EXERCISE DESCRIPTION
Only the number is wanted: how many lines below include "재판부는"?

RECORDS PROVIDED
== Segment start ==
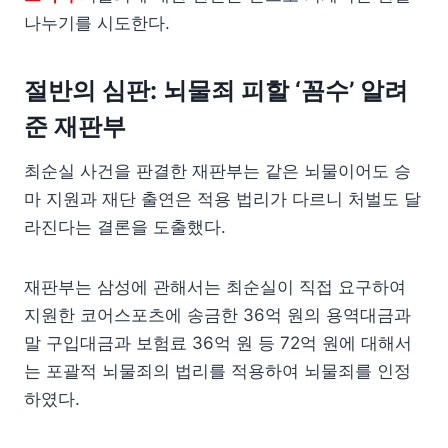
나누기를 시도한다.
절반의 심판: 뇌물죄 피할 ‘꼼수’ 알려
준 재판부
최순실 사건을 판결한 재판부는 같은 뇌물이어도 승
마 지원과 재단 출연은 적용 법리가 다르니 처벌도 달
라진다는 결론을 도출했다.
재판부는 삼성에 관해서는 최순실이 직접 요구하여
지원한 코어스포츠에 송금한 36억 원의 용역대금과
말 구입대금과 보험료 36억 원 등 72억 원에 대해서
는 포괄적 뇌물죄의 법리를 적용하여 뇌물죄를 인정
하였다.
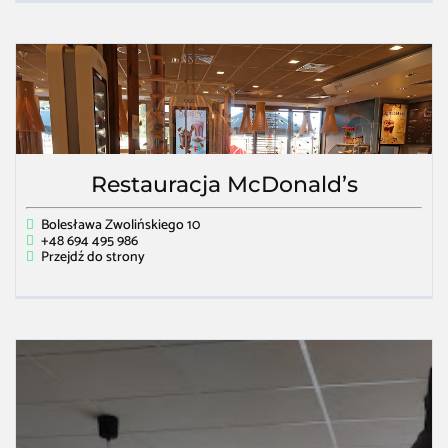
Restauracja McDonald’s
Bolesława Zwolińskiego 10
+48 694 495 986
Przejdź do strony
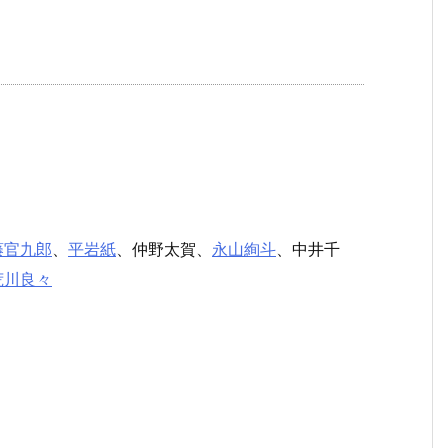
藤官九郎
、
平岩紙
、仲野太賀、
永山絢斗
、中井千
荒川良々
== Segment end ==
== Segment start ==
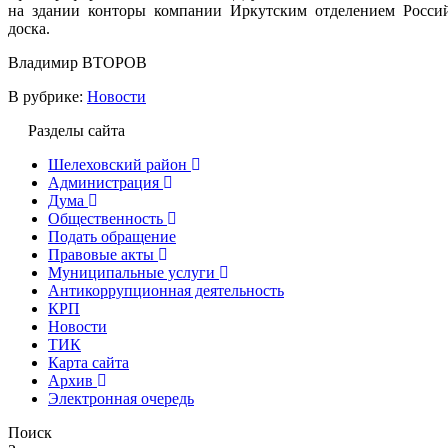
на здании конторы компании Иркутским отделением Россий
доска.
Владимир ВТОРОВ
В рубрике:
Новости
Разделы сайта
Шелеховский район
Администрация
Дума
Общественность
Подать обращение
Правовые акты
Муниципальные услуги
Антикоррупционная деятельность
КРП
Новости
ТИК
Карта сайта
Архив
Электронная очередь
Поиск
== Segment end ==
EXPECTED OUTPUT
2